[WORK INSTRUCTIONS]: Starting with the first line below, reproduce each line exactly until you have included the one bearing "This screenshot has".

━━ THE RECORDS

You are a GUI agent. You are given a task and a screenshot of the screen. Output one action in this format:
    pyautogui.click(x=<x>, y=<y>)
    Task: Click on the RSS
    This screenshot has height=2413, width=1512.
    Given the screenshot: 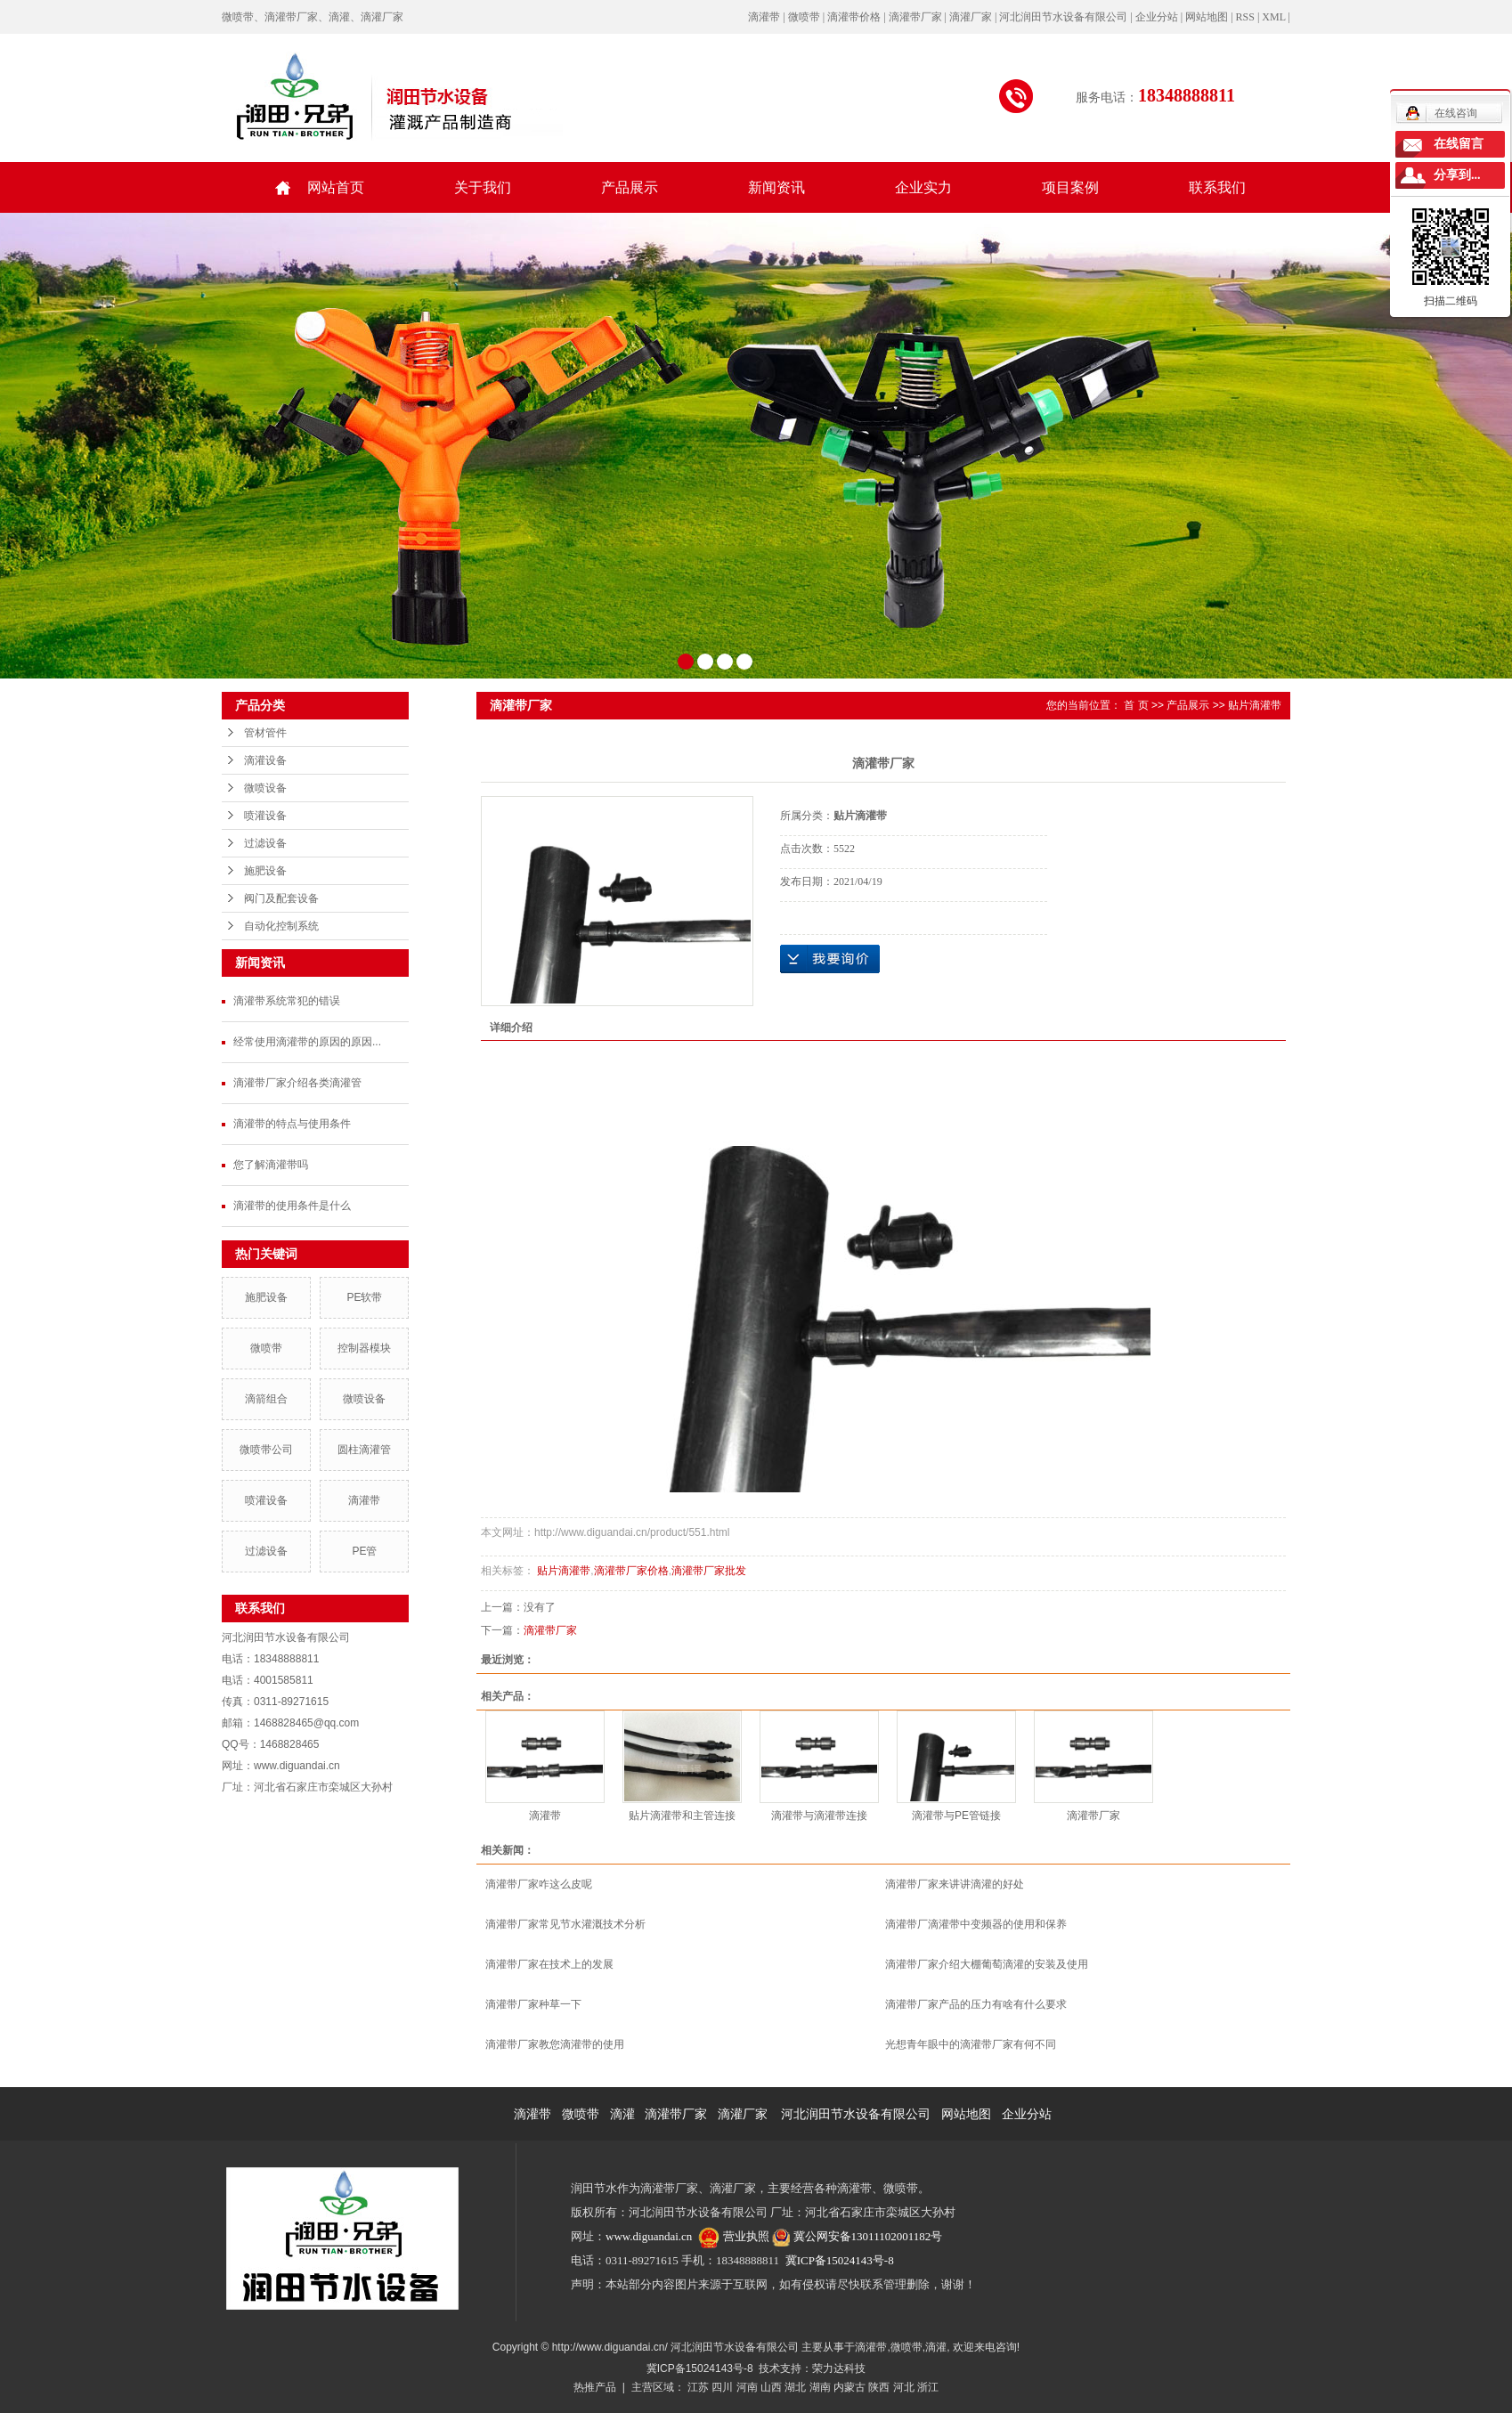 What is the action you would take?
    pyautogui.click(x=1245, y=17)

━━━━

[TASK SOLUTION]:
You are a GUI agent. You are given a task and a screenshot of the screen. Output one action in this format:
    pyautogui.click(x=<x>, y=<y>)
    Task: Click on the RSS
    This screenshot has height=2413, width=1512.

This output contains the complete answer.